Homeland Security Acts on Cyber Workforce Recommendations

Department is assessing its talent and looking for ways to streamline hiring, among other steps.

The Homeland Security Department is working to implement 11 recommendations from an advisory council to better develop, recruit and retain sophisticated cybersecurity talent.

In a webinar on Thursday sponsored by Government Executive and Northrop Grumman, Dr. Doug Maughan, director of the cybersecurity division at DHS, said the department is moving forward on 11 recommendations released in October by the Homeland Security Advisory Council’s Task Force on Cyber Skills to effectively recruit, retain and train mission-critical cybersecurity professionals.

DHS is moving forward on defining cybersecurity roles and tasks, maintaining an authoritative list for these tasks and evaluating its talent inventory and ensuring that it has the current and future skills capacity to accomplish certain cyber tasks, Maughan said.

“As you can imagine in today’s cybersecurity environment, your skills can quickly become out of date if you don’t keep a training regimen for the future,” Maughan said.

As part of the second objective, DHS also has established a departmentwide organization to address the cyber skills shortage, and has been pairing that effort with the agency’s human capital office to help streamline the federal hiring process for cybersecurity talent.

“We obviously have a ways to go on that, but with cybersecurity and the attention it’s getting in our department and in the government in general, we are looking very deeply at a hiring processes that need to change,” he said.

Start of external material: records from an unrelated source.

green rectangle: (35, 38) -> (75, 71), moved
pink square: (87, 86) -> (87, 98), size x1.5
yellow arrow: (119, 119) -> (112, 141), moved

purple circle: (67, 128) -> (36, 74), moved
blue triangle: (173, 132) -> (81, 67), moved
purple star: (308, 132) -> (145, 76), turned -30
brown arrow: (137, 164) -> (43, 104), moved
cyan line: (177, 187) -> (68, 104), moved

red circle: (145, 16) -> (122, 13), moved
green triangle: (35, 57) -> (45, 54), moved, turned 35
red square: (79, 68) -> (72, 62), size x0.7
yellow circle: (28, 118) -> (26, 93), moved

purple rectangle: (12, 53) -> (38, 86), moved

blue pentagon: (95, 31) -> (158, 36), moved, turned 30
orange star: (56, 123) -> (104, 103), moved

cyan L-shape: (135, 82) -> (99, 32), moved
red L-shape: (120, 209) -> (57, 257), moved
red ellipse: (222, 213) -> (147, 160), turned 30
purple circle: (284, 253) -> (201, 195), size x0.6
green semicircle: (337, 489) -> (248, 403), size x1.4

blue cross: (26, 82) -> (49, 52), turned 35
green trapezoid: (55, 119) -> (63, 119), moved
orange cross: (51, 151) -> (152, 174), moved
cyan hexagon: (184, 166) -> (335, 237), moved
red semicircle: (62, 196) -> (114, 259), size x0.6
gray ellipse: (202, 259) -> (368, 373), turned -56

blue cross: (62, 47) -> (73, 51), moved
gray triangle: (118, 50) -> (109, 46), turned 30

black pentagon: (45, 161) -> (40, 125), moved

DHS also is attempting to expand and change the pipeline of cyber professionals by working with community colleges, secondary schools and universities; organizing cybersecurity competitions; and working with the Veterans Administration to potentially train up veterans in the cybersecurity field, Maughan said.

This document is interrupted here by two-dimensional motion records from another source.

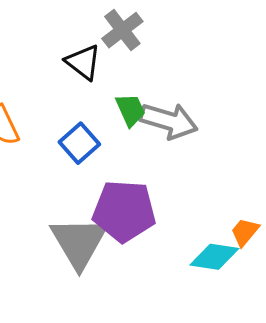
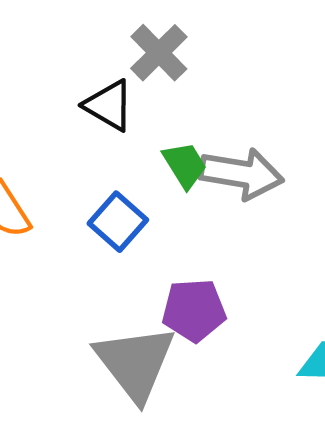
purple pentagon: (124, 211) -> (194, 310), size x0.7

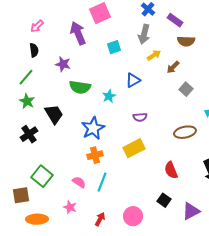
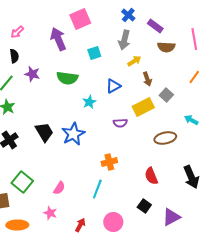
purple star: (63, 64) -> (32, 74), moved
brown arrow: (173, 67) -> (147, 79), moved, turned -64
green semicircle: (80, 87) -> (67, 78), moved
black trapezoid: (54, 114) -> (44, 132), moved
yellow rectangle: (134, 148) -> (143, 107), moved
orange cross: (95, 155) -> (109, 162), moved
pink semicircle: (79, 182) -> (59, 188), turned 88
cyan line: (102, 182) -> (97, 189), moved

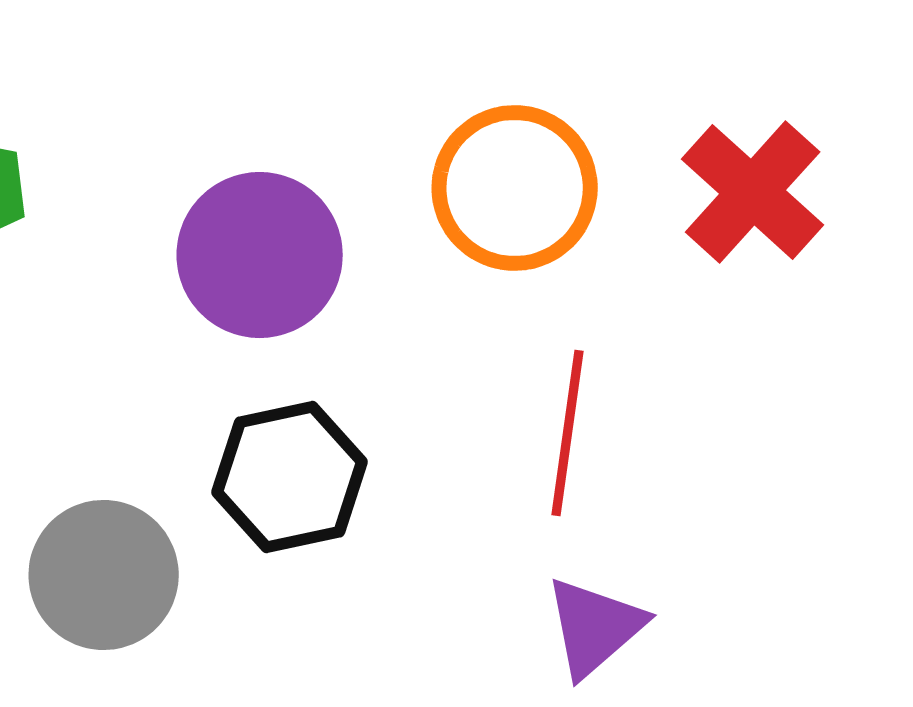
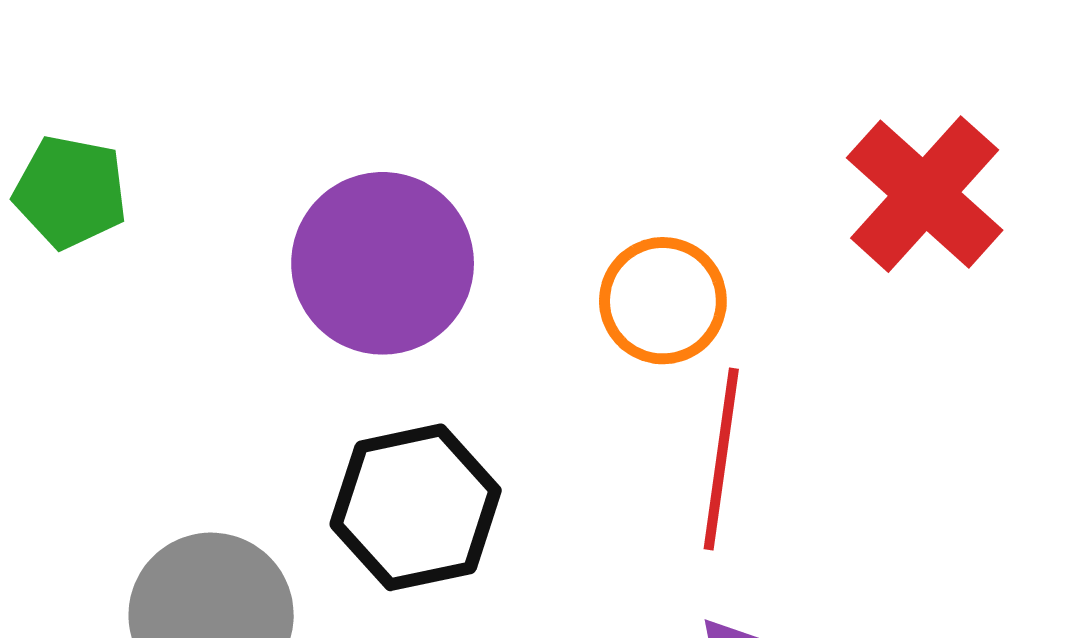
orange circle: (515, 188) -> (663, 301), moved, size x0.7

Finally, the department is directing the majority of its direct hire authority in IT to hire 600 employees with mission-critical skills. It also is establishing a Cyber Reserve program that will allow it to tap retired DHS cybersecurity workers to help during “surge times,” Maughan added.

“What we have done is established a residency program with some of our operational organizations within the department,” Maughn said. “Our goal is to get the students into an operational environment where they can both learn and demonstrate operational skills, all aimed at trying to get them cybersecurity jobs in the future.”

Tony Sager, former chief operating officer at NSA and director at the SANS Institute, said a key factor in attracting cyber talent is the government’s ability to demonstrate that these careers have upward growth potential. “Federal employees, especially those in technology areas, are proud to say they could make more money any day but are happy serving the country,” Sager said. “But most federal employees don’t believe the system is looking out for them.”

Sager also encouraged agencies, particularly in times of tight budgets, to figure out how they can scale their resources across government. Most agencies, for example, do not have the resources for a large intern program, but they may be able to partner with other agencies to share resources including cyber interns and staff, he said.

Managers also have to get over the mindset that they have better knowledge or stronger skills than their younger counterparts, Sager said. “The manager is no longer the all-knowing wizard who teaches the youngsters all of these great skills,” he said. “Now, these young guys have a lot more information on current technologies than I do.”